Ainsi, les titres de Veilleuse de l'Est, du Nord, de l'Ouest et du Sud sont des désignations traditionnelles et archétypales plutôt que des descriptions littérales de la position actuelle de ces étoiles par rapport aux saisons. Ils nomment un rôle que les étoiles ont jadis tenu dans le ciel antique, un rôle que la tradition a préservé comme partie intégrante de leur sens.
Comment AstroAk les lit
AstroAk traite plusieurs de ces étoiles individuellement, et les quatre étoiles royales constituent le cadre unificateur qui les relie entre elles, Fomalhaut complétant l'ensemble des quatre.

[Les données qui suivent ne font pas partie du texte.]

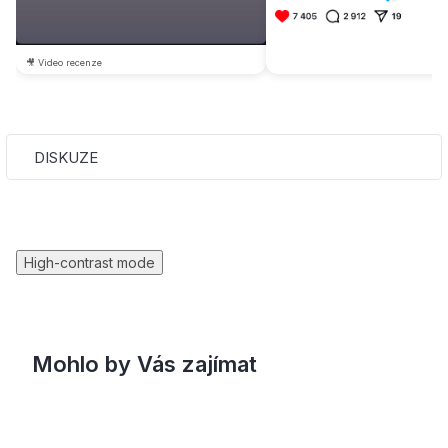
🎥 Video recenze
DISKUZE
High-contrast mode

Chaque étoile porte son propre caractère classique, mais vues ensemble elles forment une seule structure symbolique : quatre gardiennes divisant le ciel en directions et en saisons.
Si vous souhaitez savoir si l'une de ces étoiles touche vos propres positions, vous pouvez établir un thème natal gratuit précis et vérifier quelles planètes ou quels angles tombent près de chaque Veilleuse. Comme toujours, il s'agit d'un langage symbolique et traditionnel pour lire un thème, et non d'une divination ou d'une prédiction.
Foire aux questions
Quelles sont les quatre étoiles royales ?
Ce sont quatre étoiles fixes brillantes, Aldébaran, Régulus, Antarès et Fomalhaut, que les anciennes traditions babylonienne et perse considéraient comme les Veilleuses des cieux, gardiennes des quatre directions cardinales et des quatre saisons.
Pourquoi les appelle-t-on les Veilleuses des cieux ?
Dans le récit traditionnel, vers 3000 av. J.-C., chaque étoile se trouvait près de l'un des points charnières de l'année, un équinoxe ou un solstice, de sorte que chacune était perçue comme gardant un coin du ciel : Aldébaran l'Est, Régulus le Nord, Antarès l'Ouest et Fomalhaut le Sud.
Les quatre étoiles royales marquent-elles encore les saisons aujourd'hui ?
Non. Leur alignement avec les points d'équinoxe et de solstice était proche vers 3000 av. J.-C., et la précession les a depuis écartées de ces points. Les titres de « Veilleuse » subsistent comme des désignations traditionnelles et archétypales plutôt que comme des faits astronomiques littéraux aujourd'hui.